* [Requirement]:
Below are several entries. Transcribe exactly those lines that fall from the one with "Bezdůvodné odstoupení od" through the one with "uvedené jsou ilustrativní, jsme", end lines included.

□ □ □ □ □ □ □

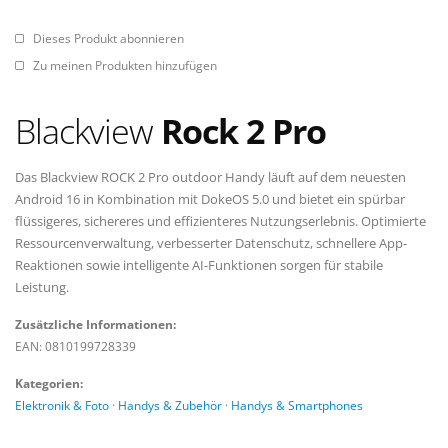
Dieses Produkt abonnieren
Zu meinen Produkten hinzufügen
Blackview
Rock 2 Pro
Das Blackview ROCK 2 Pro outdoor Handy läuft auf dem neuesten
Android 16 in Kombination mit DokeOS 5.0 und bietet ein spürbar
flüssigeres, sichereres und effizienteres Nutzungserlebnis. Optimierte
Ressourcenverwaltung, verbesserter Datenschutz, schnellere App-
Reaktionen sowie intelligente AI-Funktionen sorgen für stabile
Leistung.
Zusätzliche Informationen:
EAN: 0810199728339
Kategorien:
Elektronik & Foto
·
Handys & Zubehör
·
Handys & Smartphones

□ □ □ □ □ □ □

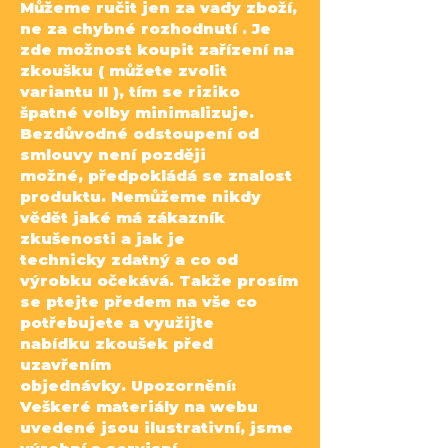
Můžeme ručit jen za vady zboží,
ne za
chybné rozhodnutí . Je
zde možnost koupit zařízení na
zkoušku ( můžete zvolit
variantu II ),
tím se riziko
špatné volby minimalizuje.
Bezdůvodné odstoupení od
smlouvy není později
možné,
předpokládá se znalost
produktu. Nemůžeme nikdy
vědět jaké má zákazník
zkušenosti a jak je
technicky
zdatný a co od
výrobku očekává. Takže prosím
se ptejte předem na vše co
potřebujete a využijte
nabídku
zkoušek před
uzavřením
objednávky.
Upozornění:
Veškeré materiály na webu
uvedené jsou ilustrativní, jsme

□ □ □ □ □ □ □

* [Written answer]:
Bezdůvodné odstoupení od
smlouvy není později
možné,
předpokládá se znalost
produktu. Nemůžeme nikdy
vědět jaké má zákazník
zkušenosti a jak je
technicky
zdatný a co od
výrobku očekává. Takže prosím
se ptejte předem na vše co
potřebujete a využijte
nabídku
zkoušek před
uzavřením
objednávky.
Upozornění:
Veškeré materiály na webu
uvedené jsou ilustrativní, jsme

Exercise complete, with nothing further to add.